__What this task involves__: Your copy of the data should match it exactly, except that the pictures are gone.

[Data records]
# # # # #
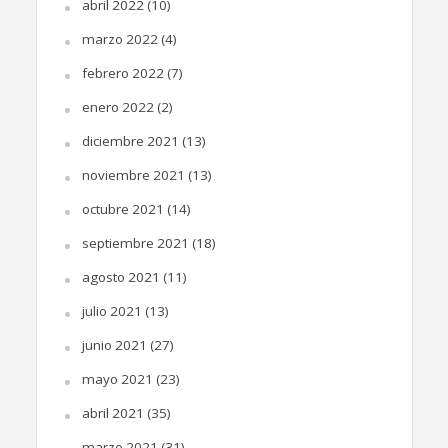
abril 2022
(10)
marzo 2022
(4)
febrero 2022
(7)
enero 2022
(2)
diciembre 2021
(13)
noviembre 2021
(13)
octubre 2021
(14)
septiembre 2021
(18)
agosto 2021
(11)
julio 2021
(13)
junio 2021
(27)
mayo 2021
(23)
abril 2021
(35)
marzo 2021
(31)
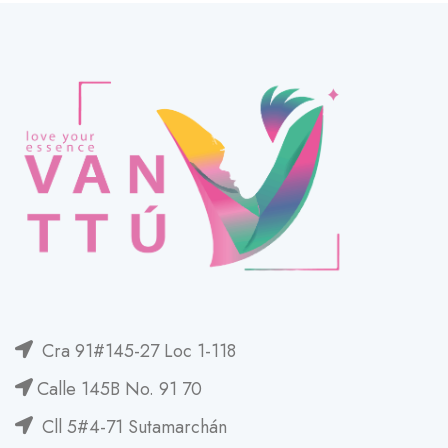
Cra 91#145-27 Loc 1-118
Calle 145B No. 91 70
Cll 5#4-71 Sutamarchán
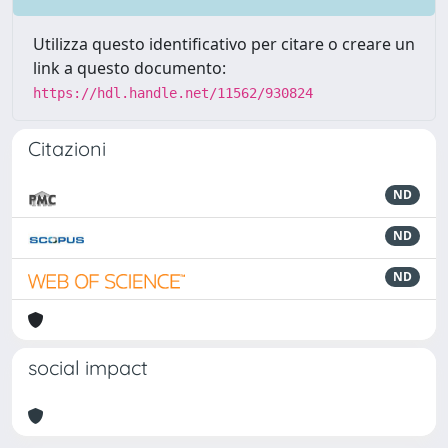
Utilizza questo identificativo per citare o creare un
link a questo documento:
https://hdl.handle.net/11562/930824
Citazioni
ND
ND
ND
social impact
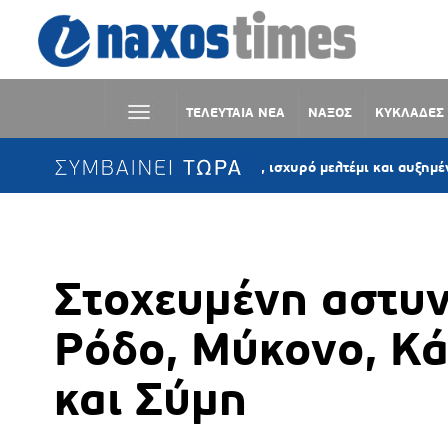
ΤΕΛΕΥΤΑΙΑ ΝΕΑ
ΝΑΞΟΣ
ΚΥΚΛΑΔΕΣ
ΣΥΜΒΑΙΝΕΙ ΤΩΡΑ
Καιρός: Ζέστη, ισχυρό μελτέμι και αυξημένος κίνδυν
Στοχευμένη αστυν
Ρόδο, Μύκονο, Κά
και Σύμη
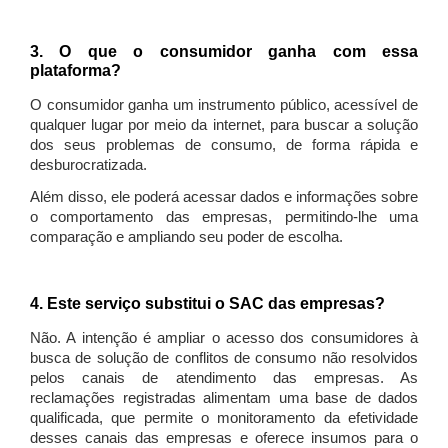
3. O que o consumidor ganha com essa
plataforma?
O consumidor ganha um instrumento público, acessível de
qualquer lugar por meio da internet, para buscar a solução
dos seus problemas de consumo, de forma rápida e
desburocratizada.
Além disso, ele poderá acessar dados e informações sobre
o comportamento das empresas, permitindo-lhe uma
comparação e ampliando seu poder de escolha.
4. Este serviço substitui o SAC das empresas?
Não. A intenção é ampliar o acesso dos consumidores à
busca de solução de conflitos de consumo não resolvidos
pelos canais de atendimento das empresas. As
reclamações registradas alimentam uma base de dados
qualificada, que permite o monitoramento da efetividade
desses canais das empresas e oferece insumos para o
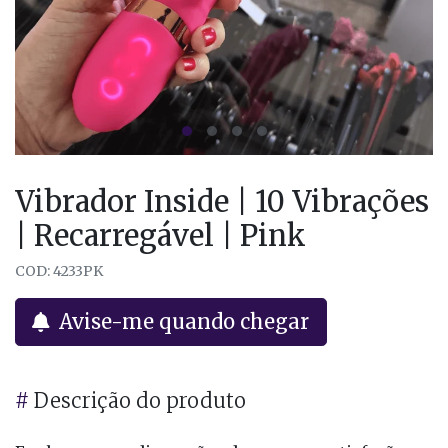
Vibrador Inside | 10 Vibrações
| Recarregável | Pink
COD: 4233PK
Avise-me quando chegar
#
Descrição do produto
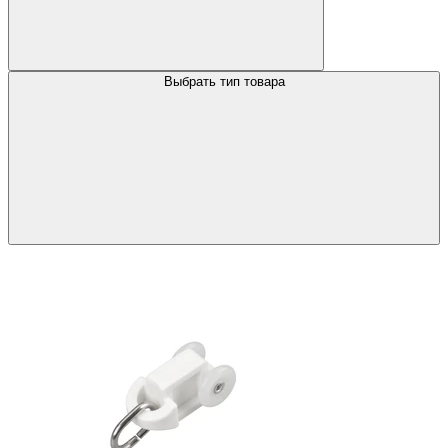
Выбрать тип товара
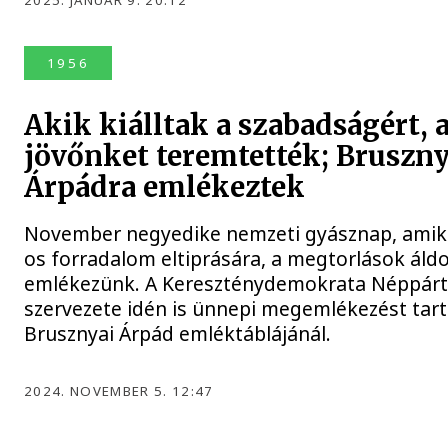
1956
Akik kiálltak a szabadságért, 
jövőnket teremtették; Bruszny
Árpádra emlékeztek
November negyedike nemzeti gyásznap, amiko
os forradalom eltiprására, a megtorlások áldo
emlékezünk. A Kereszténydemokrata Néppárt
szervezete idén is ünnepi megemlékezést tart
Brusznyai Árpád emléktáblájánál.
2024. NOVEMBER 5. 12:47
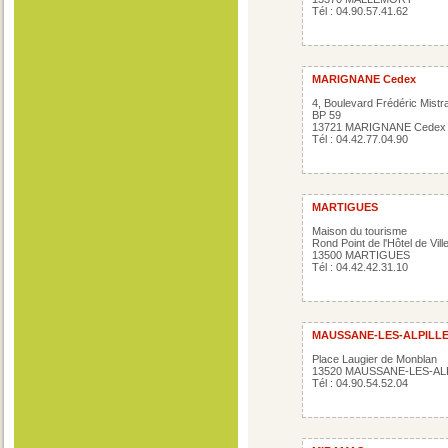
Tél : 04.90.57.41.62
MARIGNANE Cedex
4, Boulevard Frédéric Mistra
BP 59
13721 MARIGNANE Cedex
Tél : 04.42.77.04.90
MARTIGUES
Maison du tourisme
Rond Point de l'Hôtel de Vill
13500 MARTIGUES
Tél : 04.42.42.31.10
MAUSSANE-LES-ALPILL
Place Laugier de Monblan
13520 MAUSSANE-LES-AL
Tél : 04.90.54.52.04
# # # # #
__Completed task__:
abril 2022
(10)
marzo 2022
(4)
febrero 2022
(7)
enero 2022
(2)
diciembre 2021
(13)
noviembre 2021
(13)
octubre 2021
(14)
septiembre 2021
(18)
agosto 2021
(11)
julio 2021
(13)
junio 2021
(27)
mayo 2021
(23)
abril 2021
(35)
marzo 2021
(31)
Cra 91#145-27 Loc 1-118
Calle 145B No. 91 70
Cll 5#4-71 Sutamarchán
Utilizza questo identificativo per citare o creare un
link a questo documento:
https://hdl.handle.net/11562/930824
Citazioni
ND
ND
ND
social impact
ΤΕΛΕΥΤΑΙΑ ΝΕΑ
ΝΑΞΟΣ
ΚΥΚΛΑΔΕΣ
ΣΥΜΒΑΙΝΕΙ ΤΩΡΑ
Καιρός: Ζέστη, ισχυρό μελτέμι και αυξημένος κίνδυν
Στοχευμένη αστυν
Ρόδο, Μύκονο, Κά
και Σύμη
3. O que o consumidor ganha com essa
plataforma?
O consumidor ganha um instrumento público, acessível de
qualquer lugar por meio da internet, para buscar a solução
dos seus problemas de consumo, de forma rápida e
desburocratizada.
Além disso, ele poderá acessar dados e informações sobre
o comportamento das empresas, permitindo-lhe uma
comparação e ampliando seu poder de escolha.
4. Este serviço substitui o SAC das empresas?
Não. A intenção é ampliar o acesso dos consumidores à
busca de solução de conflitos de consumo não resolvidos
pelos canais de atendimento das empresas. As
reclamações registradas alimentam uma base de dados
qualificada, que permite o monitoramento da efetividade
desses canais das empresas e oferece insumos para o
Vibrador Inside | 10 Vibrações
| Recarregável | Pink
COD: 4233PK
Avise-me quando chegar
#
Descrição do produto
Выбрать тип товара
1956
Akik kiálltak a szabadságért, 
jövőnket teremtették; Bruszny
Árpádra emlékeztek
November negyedike nemzeti gyásznap, amiko
os forradalom eltiprására, a megtorlások áldo
emlékezünk. A Kereszténydemokrata Néppárt
szervezete idén is ünnepi megemlékezést tart
Brusznyai Árpád emléktáblájánál.
2024. NOVEMBER 5. 12:47
Tél : 04.90.57.41.62
MARIGNANE Cedex
4, Boulevard Frédéric Mistra
BP 59
13721 MARIGNANE Cedex
Tél : 04.42.77.04.90
MARTIGUES
Maison du tourisme
Rond Point de l'Hôtel de Vill
13500 MARTIGUES
Tél : 04.42.42.31.10
MAUSSANE-LES-ALPILL
Place Laugier de Monblan
13520 MAUSSANE-LES-AL
Tél : 04.90.54.52.04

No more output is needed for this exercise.